2006年8月25日金曜日

フィールズ賞発表と朝日パクリ疑惑

国際数学者会議においてフィールズ賞、およびガウス賞受賞者が発表されました。このニュースにおける新聞報道を比較してみました。そして、朝日新聞のパクリ疑惑が浮かび上がりました。

一番大きく取り上げているのは朝日です。一面では取り上げないものの、二面の半分以上を使っています。グレゴリー・ペレルマン氏の受賞辞退を見出しにするほど大々的に取り上げており、ガウス賞の伊藤清京都大学名誉教授はそれよりも小さいです。
毎日、読売は小さめです。
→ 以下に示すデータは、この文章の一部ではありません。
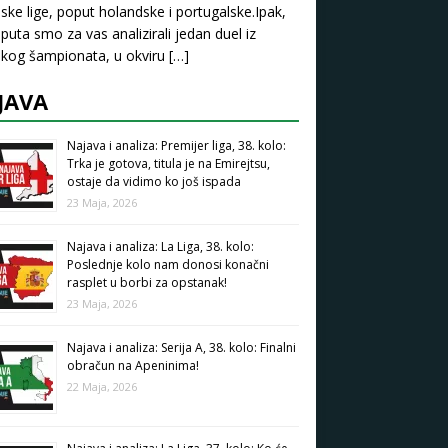
ske lige, poput holandske i portugalske.Ipak,
puta smo za vas analizirali jedan duel iz
kog šampionata, u okviru
[…]
JAVA
Najava i analiza: Premijer liga, 38. kolo:
Trka je gotova, titula je na Emirejtsu,
ostaje da vidimo ko još ispada
23 Maja, 2026
Najava i analiza: La Liga, 38. kolo:
Poslednje kolo nam donosi konačni
rasplet u borbi za opstanak!
23 Maja, 2026
Najava i analiza: Serija A, 38. kolo: Finalni
obračun na Apeninima!
22 Maja, 2026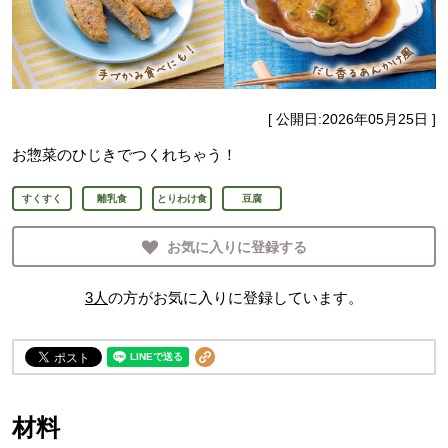
[ 公開日:
2026年05月25日
]
お惣菜のひじきでつくれちゃう！
すくすく
離乳食
とりわけ食
豆腐
お気に入りに登録する
3
人
の方がお気に入りに登録しています。
材料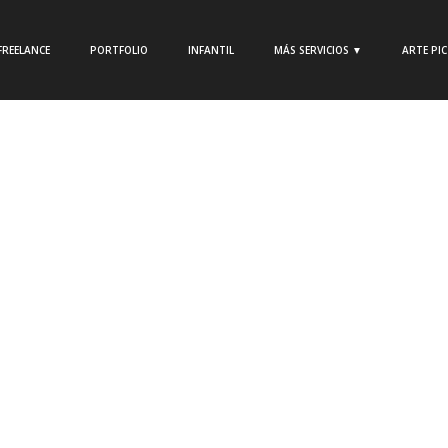
FREELANCE
PORTFOLIO
INFANTIL
MÁS SERVICIOS ▼
ARTE PI
Estefanía Córdoba
|
Ilustración freelance
|
No comment
a
Julie Dillon, la Ilustradora
de Ciencia Ficción y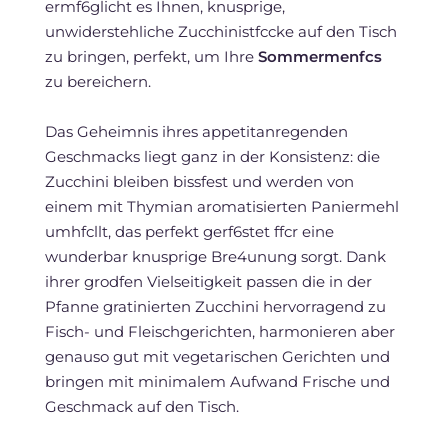
ermf6glicht es Ihnen, knusprige,
unwiderstehliche Zucchinistfccke auf den Tisch
zu bringen, perfekt, um Ihre
Sommermenfcs
zu bereichern.
Das Geheimnis ihres appetitanregenden
Geschmacks liegt ganz in der Konsistenz: die
Zucchini bleiben bissfest und werden von
einem mit Thymian aromatisierten Paniermehl
umhfcllt, das perfekt gerf6stet ffcr eine
wunderbar knusprige Bre4unung sorgt. Dank
ihrer grodfen Vielseitigkeit passen die in der
Pfanne gratinierten Zucchini hervorragend zu
Fisch- und Fleischgerichten, harmonieren aber
genauso gut mit vegetarischen Gerichten und
bringen mit minimalem Aufwand Frische und
Geschmack auf den Tisch.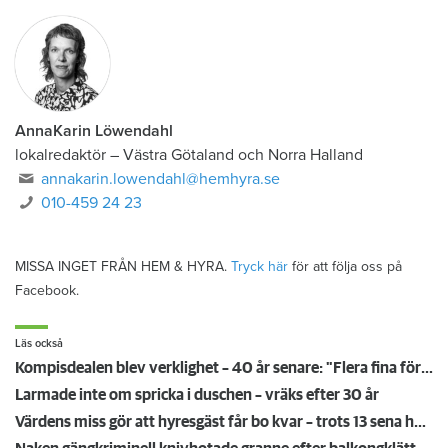
AnnaKarin Löwendahl
lokalredaktör
–
Västra Götaland och Norra Halland
annakarin.lowendahl@hemhyra.se
010-459 24 23
MISSA INGET FRÅN HEM & HYRA.
Tryck här
för att följa oss på
Facebook.
Läs också
Kompisdealen blev verklighet – 40 år senare: "Flera fina fördelar med att dela bostad"
Larmade inte om spricka i duschen – vräks efter 30 år
Värdens miss gör att hyresgäst får bo kvar – trots 13 sena hyror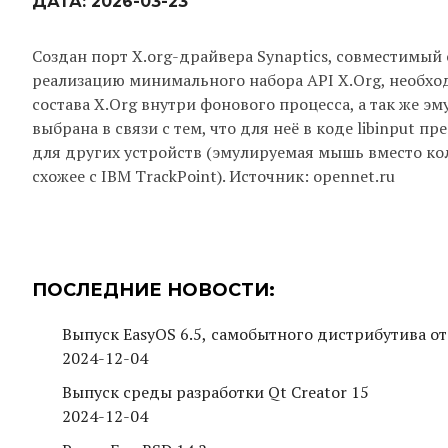
ДАТА:
2026-03-23
Создан порт X.org-драйвера Synaptics, совместимый 
реализацию минимального набора API X.Org, необхо
состава X.Org внутри фонового процесса, а так же эм
выбрана в связи с тем, что для неё в коде libinput
для других устройств (эмулируемая мышь вместо ко
схожее с IBM TrackPoint). Источник: opennet.ru
ПОСЛЕДНИЕ НОВОСТИ:
Выпуск EasyOS 6.5, самобытного дистрибутива от
2024-12-04
Выпуск среды разработки Qt Creator 15
2024-12-04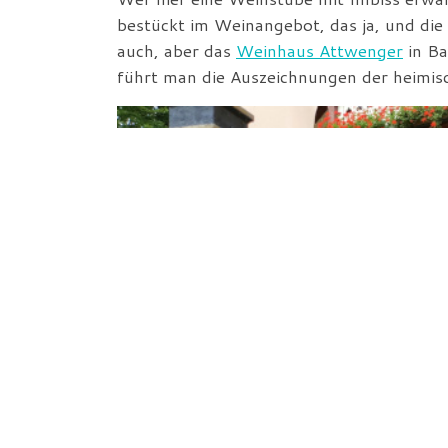
bestückt im Weinangebot, das ja, und die 
auch, aber das
Weinhaus Attwenger
in Ba
führt man die Auszeichnungen der heimis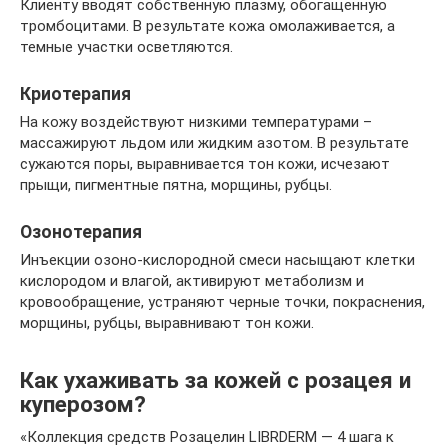
Клиенту вводят собственную плазму, обогащенную
тромбоцитами. В результате кожа омолаживается, а
темные участки осветляются.
Криотерапия
На кожу воздействуют низкими температурами –
массажируют льдом или жидким азотом. В результате
сужаются поры, выравнивается тон кожи, исчезают
прыщи, пигментные пятна, морщины, рубцы.
Озонотерапия
Инъекции озоно-кислородной смеси насыщают клетки
кислородом и влагой, активируют метаболизм и
кровообращение, устраняют черные точки, покраснения,
морщины, рубцы, выравнивают тон кожи.
Как ухаживать за кожей с розацея и
куперозом?
«Коллекция средств Розацелин LIBRDERM — 4 шага к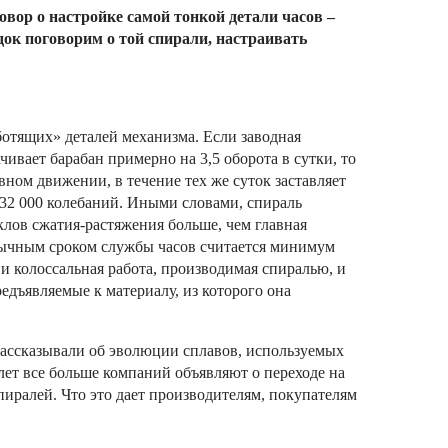
ор о настройке самой тонкой детали часов –
док поговорим о той спирали, настраивать
отящих» деталей механизма. Если заводная
чивает барабан примерно на 3,5 оборота в сутки, то
вном движении, в течение тех же суток заставляет
32 000 колебаний. Иными словами, спираль
клов сжатия-растяжения больше, чем главная
бычным сроком службы часов считается минимум
̆ и колоссальная работа, производимая спиралью, и
едъявляемые к материалу, из которого она
рассказывали об эволюции сплавов, используемых
лет все больше компаний объявляют о переходе на
иралей. Что это дает производителям, покупателям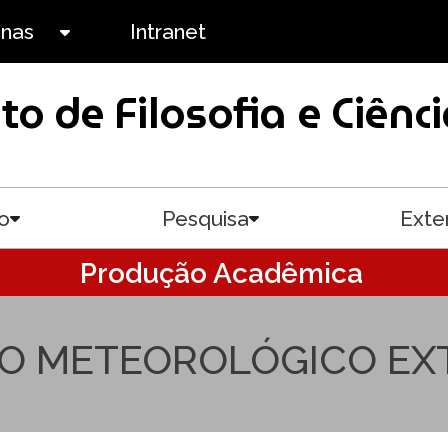
anas
Intranet
Toggle submenu
uto de Filosofia e Ciê
o
Pesquisa
Exte
Toggle submenu
Toggle submenu
Produção Acadêmica
O METEOROLÓGICO E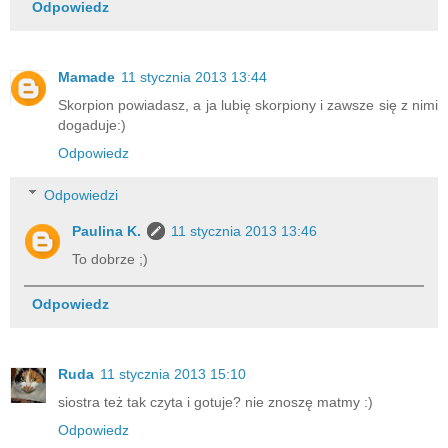
Odpowiedz
Mamade
11 stycznia 2013 13:44
Skorpion powiadasz, a ja lubię skorpiony i zawsze się z nimi
dogaduje:)
Odpowiedz
Odpowiedzi
Paulina K.
11 stycznia 2013 13:46
To dobrze ;)
Odpowiedz
Ruda
11 stycznia 2013 15:10
siostra też tak czyta i gotuje? nie znoszę matmy :)
Odpowiedz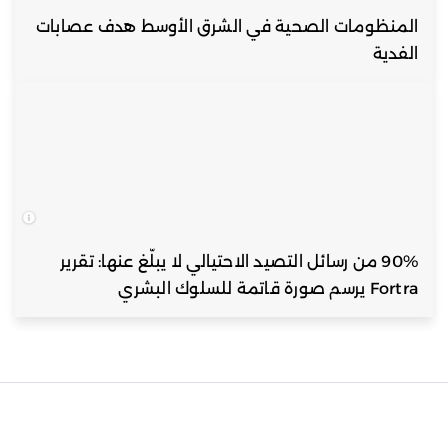
المنظومات الصحية في الشرق الأوسط هدف عصابات
الفدية
90% من رسائل التصيد الاحتيالي لا يبلّغ عنها: تقرير
Fortra يرسم صورة قاتمة للسلوك البشري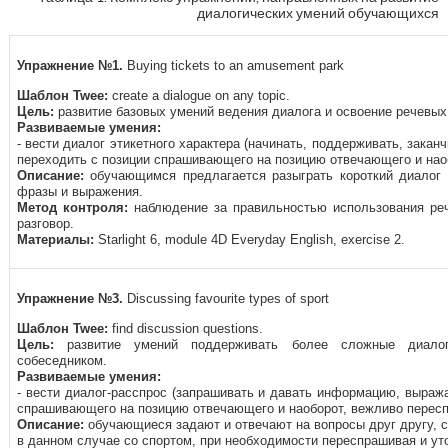
диалогических умений обучающихся
Упражнение
№1.
Buying tickets to an amusement park
Шаблон
Twee:
create a dialogue on any topic.
Цель:
развитие базовых умений ведения диалога и освоение речевых
Развиваемые умения:
- вести диалог этикетного характера
(начинать, поддерживать, заканч
переходить с позиции спрашивающего на позицию отвечающего и нао
Описание:
обучающимся предлагается разыграть короткий диалог 
фразы и выражения.
Метод контроля:
наблюдение за правильностью использования ре
разговор.
Материалы
:
Starlight 6, module 4D Everyday English, exercise 2.
Упражнение
№3.
Discussing favourite
types of sport
Шаблон
Twee:
find discussion questions.
Цель:
развитие умений поддерживать более сложные диало
собеседником.
Развиваемые умения:
- вести диалог-расспрос
(запрашивать и давать информацию, выража
спрашивающего на позицию отвечающего и наоборот, вежливо пересп
Описание:
обучающиеся задают и отвечают на вопросы друг другу, с
в данном случае со спортом, при необходимости переспрашивая и 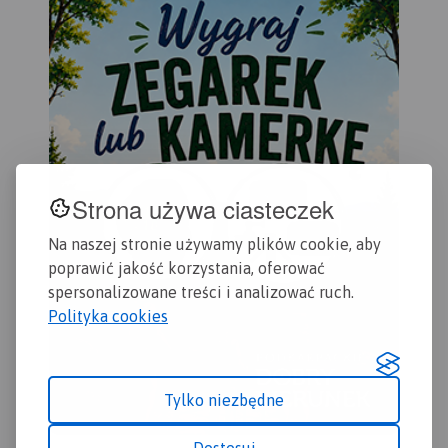
Krajobrazowego Puszczy
Kostrzyn.
ora
Zielonki oraz Park
Rok
Krajobrazowy Promno.
Strona używa ciasteczek
Na naszej stronie używamy plików cookie, aby
poprawić jakość korzystania, oferować
spersonalizowane treści i analizować ruch.
Polityka cookies
Tylko niezbędne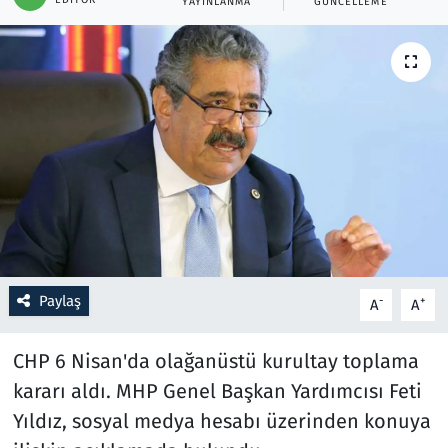
YAYINLANMA
GÜNCELLEME
Resmi İlanlar
Rüya Tabirleri
Sağlık
Savunma Sanayi
Seçim 2023
Spor
Paylaş
-
+
A
A
Teknoloji ve Bilim
CHP 6 Nisan'da olağanüstü kurultay toplama
kararı aldı. MHP Genel Başkan Yardımcısı Feti
Televizyon
Yıldız, sosyal medya hesabı üzerinden konuya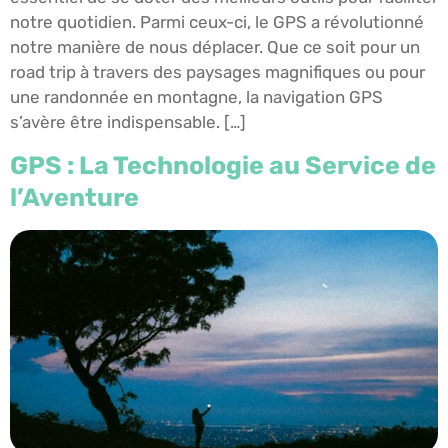
notre quotidien. Parmi ceux-ci, le GPS a révolutionné
notre manière de nous déplacer. Que ce soit pour un
road trip à travers des paysages magnifiques ou pour
une randonnée en montagne, la navigation GPS
s’avère être indispensable. […]
GPS : La Technologie au Service de
l’Aventure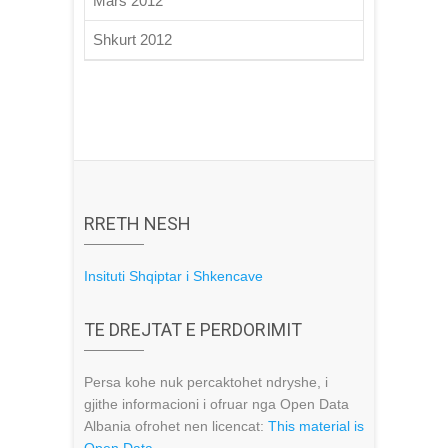
Mars 2012
Shkurt 2012
RRETH NESH
Insituti Shqiptar i Shkencave
TE DREJTAT E PERDORIMIT
Persa kohe nuk percaktohet ndryshe, i
gjithe informacioni i ofruar nga Open Data
Albania ofrohet nen licencat:
This material is
Open Data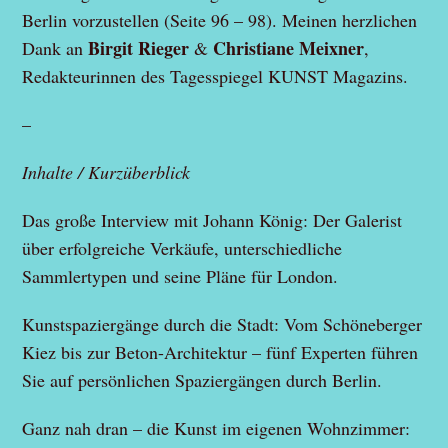
Berlin vorzustellen (Seite 96 – 98). Meinen herzlichen
Birgit Rieger
Christiane Meixner
Dank an
&
,
Redakteurinnen des Tagesspiegel KUNST Magazins.
–
Inhalte / Kurzüberblick
Das große Interview mit Johann König: Der Galerist
über erfolgreiche Verkäufe, unterschiedliche
Sammlertypen und seine Pläne für London.
Kunstspaziergänge durch die Stadt: Vom Schöneberger
Kiez bis zur Beton-Architektur – fünf Experten führen
Sie auf persönlichen Spaziergängen durch Berlin.
Ganz nah dran – die Kunst im eigenen Wohnzimmer: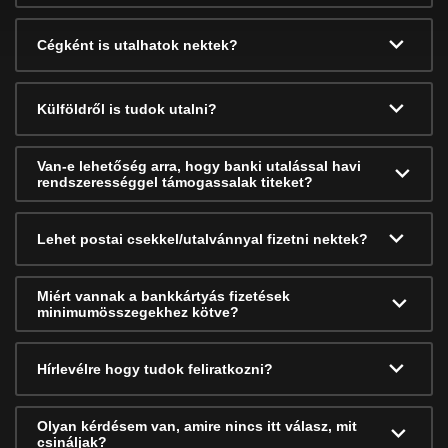
Cégként is utalhatok nektek?
Külföldről is tudok utalni?
Van-e lehetőség arra, hogy banki utalással havi
rendszerességgel támogassalak titeket?
Lehet postai csekkel/utalvánnyal fizetni nektek?
Miért vannak a bankkártyás fizetések
minimumösszegekhez kötve?
Hírlevélre hogy tudok feliratkozni?
Olyan kérdésem van, amire nincs itt válasz, mit
csináljak?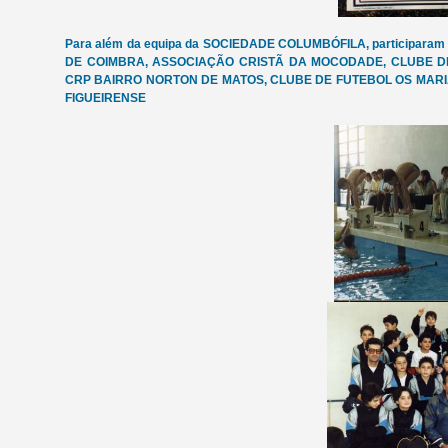
Para além da equipa da SOCIEDADE COLUMBÓFILA, participa
DE COIMBRA, ASSOCIAÇÃO CRISTÃ DA MOCODADE, CLUBE D
CRP BAIRRO NORTON DE MATOS, CLUBE DE FUTEBOL OS MARI
FIGUEIRENSE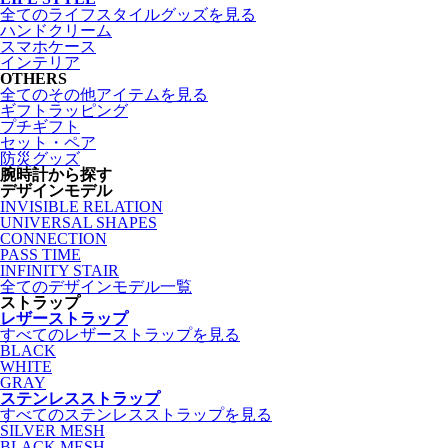
全てのライフスタイルグッズを見る
ハンドクリーム
スマホケース
インテリア
OTHERS
全てのその他アイテムを見る
ギフトラッピング
プチギフト
セット・ペア
防災グッズ
腕時計から探す
デザインモデル
INVISIBLE RELATION
UNIVERSAL SHAPES
CONNECTION
PASS TIME
INFINITY STAIR
全てのデザインモデル一覧
ストラップ
レザーストラップ
すべてのレザーストラップを見る
BLACK
WHITE
GRAY
ステンレスストラップ
すべてのステンレスストラップを見る
SILVER MESH
BLACK MESH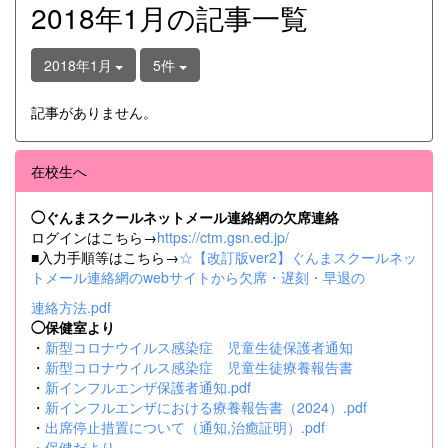
2018年1月の記事一覧
2018年1月
5件
記事がありません。
在校生へ
◯ぐんまスクールネットメール連絡網の欠席連絡
ログインはこちら→
https://ctm.gsn.ed.jp/
■入力手順等はこちら→
☆【改訂版ver2】ぐんまスクールネッ
トメール連絡網のwebサイトから欠席・遅刻・早退の
連絡方法.pdf
◯保健室より
・
新型コロナウイルス感染症 児童生徒保護者通知
・
新型コロナウイルス感染症 児童生徒療養報告書
・
新インフルエンザ保護者通知.pdf
・
新インフルエンザにおける療養報告書（2024）.pdf
・
出席停止措置について（通知,治癒証明）.pdf
・
保健だより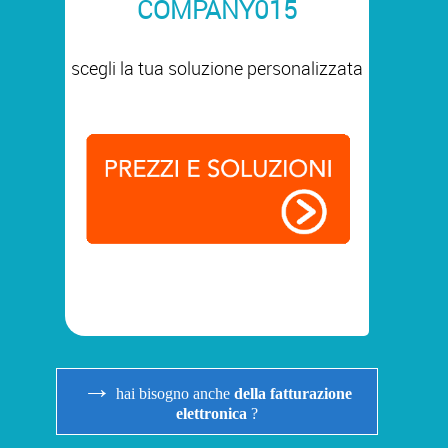
COMPANY015
scegli la tua soluzione personalizzata
→
hai bisogno anche
della fatturazione
elettronica
?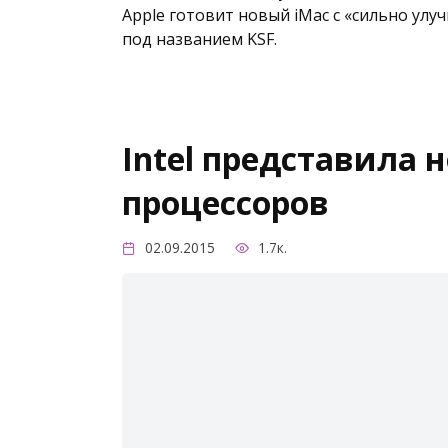
Apple готовит новый iMac с «сильно ул
под названием KSF.
Intel представила 
процессоров
02.09.2015
1.7к.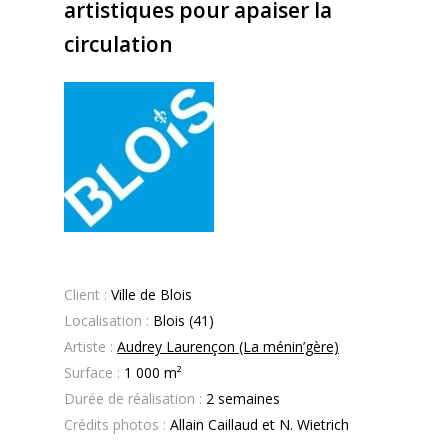
artistiques pour apaiser la
circulation
Client :
Ville de Blois
Localisation :
Blois
(41)
Artiste :
Audrey Laurençon (La ménin’gère)
Surface :
1 000 m²
Durée de réalisation :
2 semaines
Crédits photos :
Allain Caillaud et N. Wietrich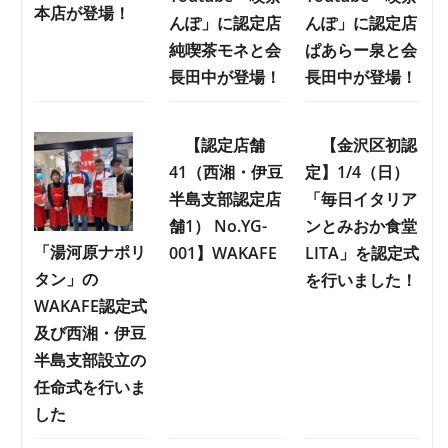
本店が登場！
んぽ」に認定店
んぽ」に認定店
純喫茶モネと会
ぱあらー泉と会
長田中が登場！
長田中が登場！
【認定店舗
【金沢区初認
41（西湘・伊豆
定】1/4（日）
半島支部認定店
「毎日イタリア
舗1） No.YG-
ンとみおか食堂
「湯河原ナポリ
001】WAKAFE
LITA」を認定式
タン」の
を行いました！
WAKAFE認定式
及び西湘・伊豆
半島支部設立の
任命式を行いま
した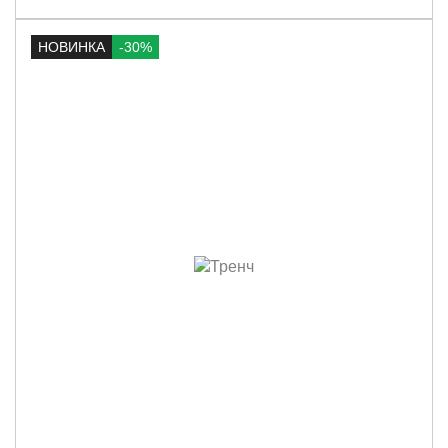
НОВИНКА
-30%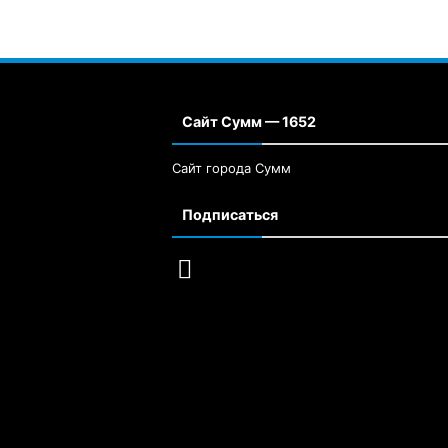
Сайт Сумм — 1652
Сайт города Сумм
Подписаться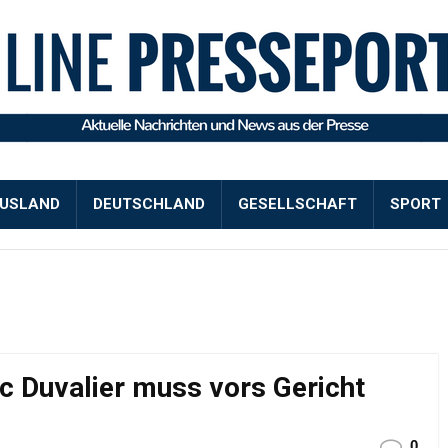
USLAND
DEUTSCHLAND
GESELLSCHAFT
SPORT
oc Duvalier muss vors Gericht
0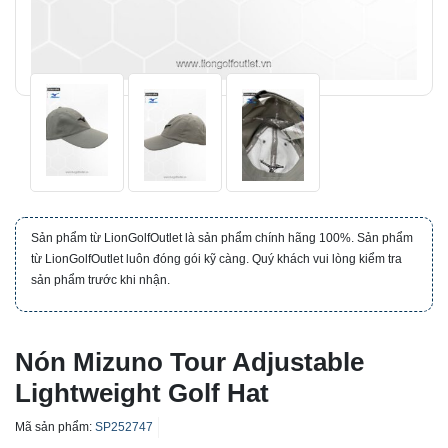
Sản phẩm từ LionGolfOutlet là sản phẩm chính hãng 100%. Sản phẩm
từ LionGolfOutlet luôn đóng gói kỹ càng. Quý khách vui lòng kiểm tra
sản phẩm trước khi nhận.
Nón Mizuno Tour Adjustable
Lightweight Golf Hat
Mã sản phẩm:
SP252747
そして伊藤名誉教授が中心となっています。ペレルマン氏はそれより小さく辞退も小さめです。

さて、翌日8月24日の朝日の社説を見てみましょう。「ガウス賞 数学の奥深さを知った」と伊藤名誉教授の成果を社説として取り上げています。「あわせて、この機会に考えたいことがある。」「私たちは、6月13日の社説「数学の力」で、数学の理論は何十年もたってから応用の道が開ける場合が多いことを指摘した。」とあります。
ここで、6月13日の社説を読んでみました。忘れられた科学というシンポジウムに出て数学についていろいろ考えたというのが骨子です。このシンポジウムの開催日付は文部科学省、および科学技術政策研究所のHPを調べてもわかりませんでした。他紙の社説は、読売:タクシー業界、景観計画、毎日:小泉首相、医師不足、日経:政権交代めざす民主党が少し心配だ、昇降機事故関係者無責任、産経:重要法案先送り、新成長戦略、東京:歳出歳入改革、改正入管法、となっているので、速報性のないヒマネタだった可能性もあります。
さて、社説の内容に立ち入りましょう。この内容は非常に衝撃的です。2006/05/17に科学技術政策研究所からプレスリリースされた「忘れられた科学ー数学」に酷似しています。どこが似ていると引用するほどでもなく、そのままです。そして、引用であることは何一つ明記していません。つまり、朝日新聞はプレスリリースされたレポートをそのまま引用し、さも自分たちが発見したかのごとくです。驚きました。
「私たちは、6月13日の社説「数学の力」で、数学の理論は何十年もたってから応用の道が開ける場合が多いことを指摘した。」というのもつまりは、レポートにそのままです。呆れてしまいましたが、このまま8月24日の社説を続けます。「とかく目先の成果がもとめられがちだが、数学のような基礎的な学問は長い目でしっかり育てる必要がある。」これもパクリです。「数学の理論は強いのに、応用面は弱いという日本の体質にも行き当たる。」一般的に日本は理学が弱く、工学が強いといわれている中、何故こんなことが書けるのでしょうか?理由は簡単、レポートに数学の応用分野が弱いと書いてあるからです。「数学を使いこなしてさまざまな課題に挑戦する気概が、数学の側にも他の分野にも乏しいように思われる。」一体、何を調べてこんな結論に至ったのでしょうか?もちろん、レポートに書いてあることです。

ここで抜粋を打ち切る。